Agency spokesman Adam Elkington said earlier this week that Cox’s email was sent before the inspector general even released its report and before she had “any knowledge of the findings.”
“GSA, including Ms. Cox, is appalled by the missteps highlighted in the IG’s report and have taken disciplinary action against those responsible, accepted all of the IG’s recommendations and continue to take steps to ensure this never happens again,” Elkington wrote in an email to The Times.

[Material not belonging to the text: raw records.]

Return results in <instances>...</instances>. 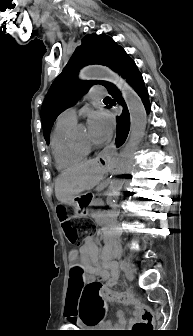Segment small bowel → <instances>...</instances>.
Returning a JSON list of instances; mask_svg holds the SVG:
<instances>
[{"label": "small bowel", "mask_w": 193, "mask_h": 336, "mask_svg": "<svg viewBox=\"0 0 193 336\" xmlns=\"http://www.w3.org/2000/svg\"><path fill=\"white\" fill-rule=\"evenodd\" d=\"M119 250L113 245H107L100 253L94 236H87L82 245L78 249H73L69 253V262L71 267L78 266L88 277L95 276L102 282L106 283L105 296L107 299L120 302H128L131 300L129 292L115 293L110 290L119 280L118 265L115 258L118 256ZM79 301V285L77 278L71 276L69 279V287L67 293L68 305L65 309V316L69 321L77 319V305ZM118 322L126 320L121 310L116 311ZM104 323V322H103Z\"/></svg>", "instance_id": "small-bowel-1"}]
</instances>
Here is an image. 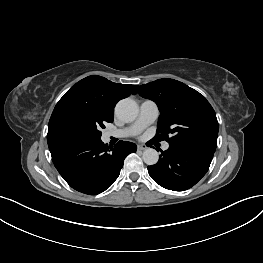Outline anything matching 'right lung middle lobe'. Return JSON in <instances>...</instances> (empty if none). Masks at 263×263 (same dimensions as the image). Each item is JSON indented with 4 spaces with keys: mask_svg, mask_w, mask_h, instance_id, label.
I'll list each match as a JSON object with an SVG mask.
<instances>
[{
    "mask_svg": "<svg viewBox=\"0 0 263 263\" xmlns=\"http://www.w3.org/2000/svg\"><path fill=\"white\" fill-rule=\"evenodd\" d=\"M106 122H113V118L97 109L72 104L57 116L54 135L61 144L96 141L101 139L100 130Z\"/></svg>",
    "mask_w": 263,
    "mask_h": 263,
    "instance_id": "obj_1",
    "label": "right lung middle lobe"
}]
</instances>
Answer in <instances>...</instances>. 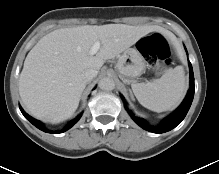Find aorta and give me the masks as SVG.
Segmentation results:
<instances>
[{
  "instance_id": "1",
  "label": "aorta",
  "mask_w": 219,
  "mask_h": 174,
  "mask_svg": "<svg viewBox=\"0 0 219 174\" xmlns=\"http://www.w3.org/2000/svg\"><path fill=\"white\" fill-rule=\"evenodd\" d=\"M99 88L104 91H111L115 88V82L110 77H104L99 81Z\"/></svg>"
}]
</instances>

“We welcome oversight and will continue to be guided by the highest level of transparency. GSA’s new Acting Administrator Dan Tangherlini initiated a top-to-bottom review of our agency’s operations. GSA remains committed to eliminating excessive federal spending and promoting government efficiency,” he adds.
Cox’s email also refers to Jeffrey Neely, the former administrator who helped organize the lavish Las Vegas conference.
“I know Susan is not happy that Jeff received a relatively high performance evaluation and bonus given what transpired with the Western Regional Conference, but my concern at this point is not Jeff but the agency and the administration,” Cox wrote in the confidential email.
“Making this public to punish Jeff with a side effect of unnecessarily exposing the agency doesn’t make sense to me.”
But this is the bottom line: the GSA knew immediately once it caught wind of the IG's report that things weren’t going to go down well. They knew that this would lead to public outrage and they knew that this would hurt top players including former GSA Commissioner Martha Johnson, adviser Stephen Leeds, and Robert Peck, chief of GSA’s Public Buildings Service, all who were ousted after the release of the report.
This is why they tried to bury the story.
Cox has since been appointed the regional administrator for the Pacific Rim and oversees 1,000 fed employees and 1,200 fed buildings in areas including California, Nevada, and Hawaii.
“Meanwhile, Congress has held several hearings on the conference, including one where Mr. Neely, no longer employed by the agency, refused to testify and invoked his rights under the Fifth Amendment against self-incrimination,” writes McElhatton.
“Rep. Darrell E. Issa, California Republican and chairman of the House Oversight and Government Reform Committee, has called on GSA to detail hundreds of thousands of dollars in travel expenses paid out to ‘virtual’ employees, including supervisors, who worked out of the office,” he adds.